Search code examples
pythonasync-awaitpython-asyncio

Does Semaphore object counts all async process or just the process happens under its context manager?


For webscraping purposes i use semaphore object to limit async request.i have another async process simply prints out total scraped object from website.I wonder does semaphore count all async process? or just process under of its context manager?

    async def __get_functions(self):
            some codes here...

            semaphore = asyncio.Semaphore(5)
            async with aiohttp.ClientSession() as session:
                tasks = [self.add_data(session, li, semaphore) for li in li_items]
                await asyncio.gather(*tasks)

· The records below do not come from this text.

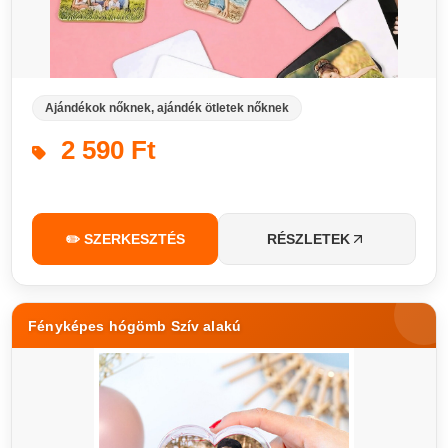
Ajándékok nőknek, ajándék ötletek nőknek
2 590 Ft
✏️ SZERKESZTÉS
RÉSZLETEK
Fényképes hógömb Szív alakú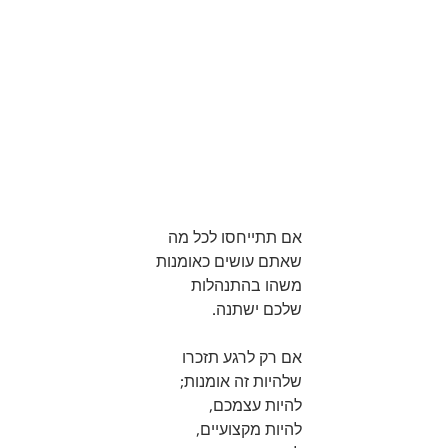
אם תתייחסו לכל מה 
שאתם עושים כאומנות
משהו בהתנהלות 
שלכם ישתנה.
אם רק לרגע תזכרו 
שלהיות זה אומנות;
להיות עצמכם, 
להיות מקצועיים, 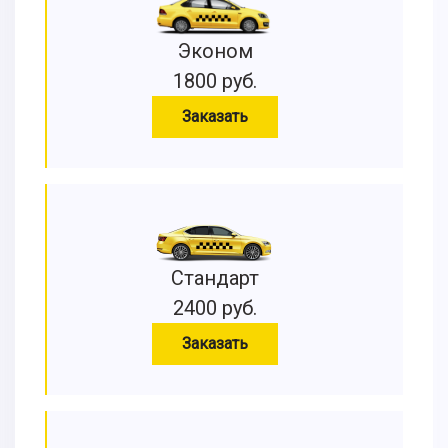
Эконом
1800 руб.
Заказать
Стандарт
2400 руб.
Заказать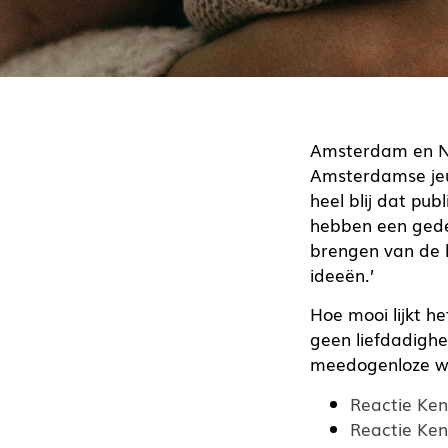
Amsterdam en Ne
Amsterdamse jeu
heel blij dat pub
hebben een gedee
brengen van de k
ideeën.’
Hoe mooi lijkt he
geen liefdadigh
meedogenloze wi
Reactie Ken
Reactie Ken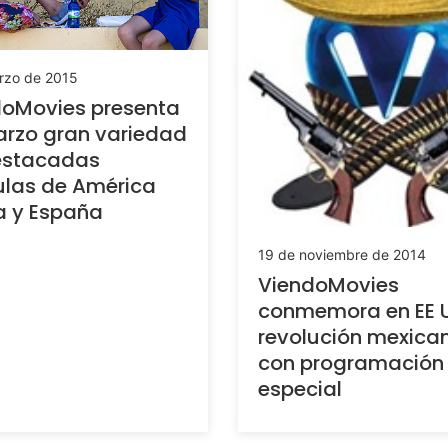
rzo de 2015
doMovies presenta
rzo gran variedad
estacadas
ulas de América
a y España
19 de noviembre de 2014
ViendoMovies
conmemora en EE U
revolución mexica
con programación
especial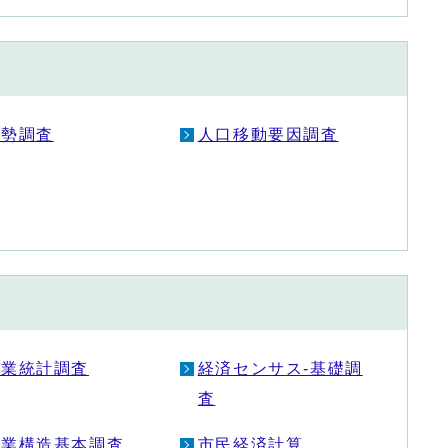
国勢調査
人口移動要因調査
商業統計調査
経済センサス‐基礎調
査
就業構造基本調査
市民経済計算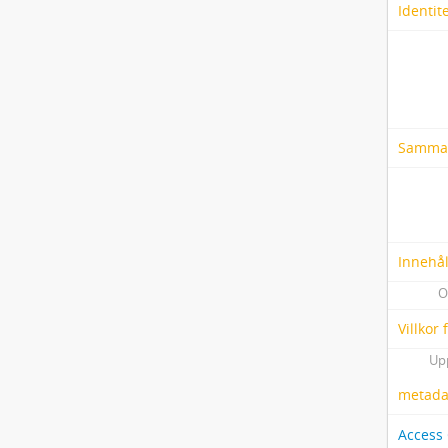
Identit
Samma
Innehål
O
Villkor
Up
metadat
Access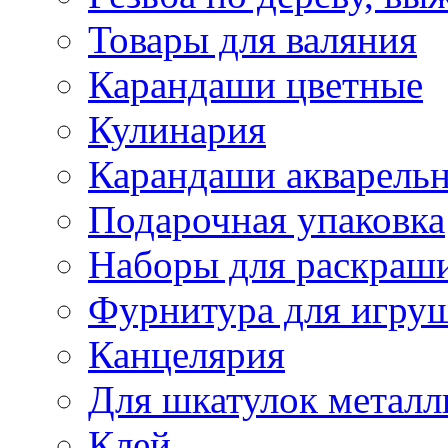
Товары для валяния
Карандаши цветные
Кулинария
Карандаши акварель
Подарочная упаковка
Наборы для раскраши
Фурнитура для игру
Канцелярия
Для шкатулок металл
Клей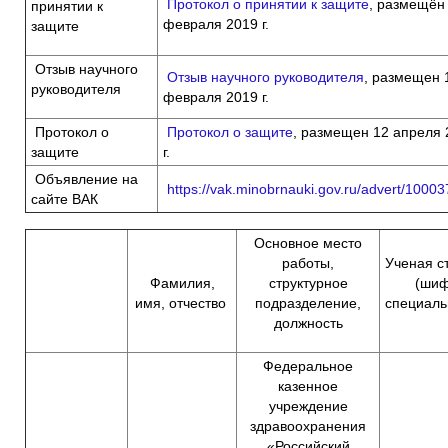
Протокол о принятии к защите
, размещён
принятии к
февраля 2019 г.
защите
Отзыв научного
Отзыв научного руководителя
, размещен 
руководителя
февраля 2019 г.
Протокол о
Протокол о защите
, размещен 12 апреля 
защите
г.
Объявление на
https://vak.minobrnauki.gov.ru/advert/1000
сайте ВАК
Основное место
работы,
Ученая с
Фамилия,
структурное
(ши
имя, отчество
подразделение,
специаль
должность
Федеральное
казенное
учреждение
здравоохранения
«Российский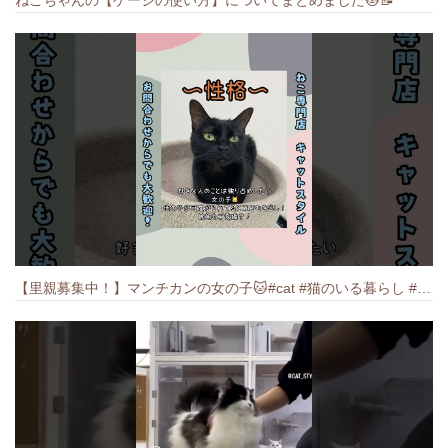
ねこちゃんの【ゲージの使い方】についてまとめました️🐱📝
【里親募集中！】マンチカンの女の子🐱#cat #猫のいる暮らし #ねこ #munchkin #里親募集中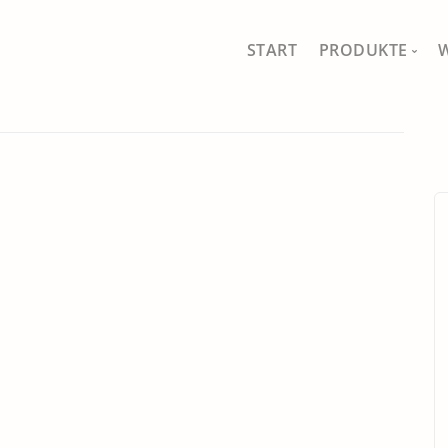
START
PRODUKTE
MEIN SHOP
ALLE PRODUKT
FISCHFERNSEH
SCHÖNES FÜR 
GAUMEN UND 
DRAUSSEN IM 
TRADITIONELL
SÄEN, PFLANZ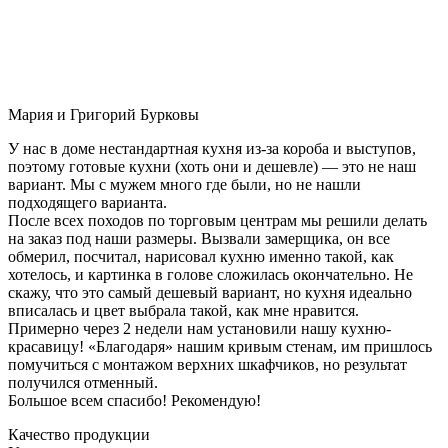
Мария и Григорий Бурковы
У нас в доме нестандартная кухня из-за короба и выступов,
поэтому готовые кухни (хоть они и дешевле) — это не наш
вариант. Мы с мужем много где были, но не нашли
подходящего варианта.
После всех походов по торговым центрам мы решили делать
на заказ под наши размеры. Вызвали замерщика, он все
обмерил, посчитал, нарисовал кухню именно такой, как
хотелось, и картинка в голове сложилась окончательно. Не
скажу, что это самый дешевый вариант, но кухня идеально
вписалась и цвет выбрала такой, как мне нравится.
Примерно через 2 недели нам установили нашу кухню-
красавицу! «Благодаря» нашим кривым стенам, им пришлось
помучиться с монтажом верхних шкафчиков, но результат
получился отменный.
Большое всем спасибо! Рекомендую!
Качество продукции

    async def add_data(self, s, li, semaphore):
        some codes here ...
        async with semaphore:
            info = await self.__get_function_data(s, href)
        self.data.append({"Name": name, **info})
        self.count += 1

start point of program

#here as u can see there is other async functions also
    async def __start_application(self):
        await asyncio.gather(self.__print_total_count(), self.__get_functions())

    #i will call this method from class object
    def start(self):
        asyncio.run(self.__start_application())


Solution

  • First I would like to correct your terminology. In an asyncio program, the execution unit is a Task, not a Process. The two words have very different meanings in Python and it is important to use the correct one.

    When you use a semaphore in a with statement, the block (which you say is "under" the semaphore) contains neither a Task nor a Process but just some code. The semaphore counts calls to its two methods acquire and release. acquire decrements the count and release increments it. The with statement insures that those calls are always paired - when you execute the with statement, it calls acquire; when you exit the with-block it calls release. The point of a Semaphore is that the count is never less than zero: if you call acquire when the count is already zero, it will suspend the task at the point. The task will not go forward until another task calls release. That's pretty much the whole story for a Semaphore. That's all it does.

    So in your case, if you have 6 tasks that all try to acquire the semaphore, five tasks will go through and begin to execute the code inside the with block. The sixth task will stop until one of the other five tasks leaves the with block.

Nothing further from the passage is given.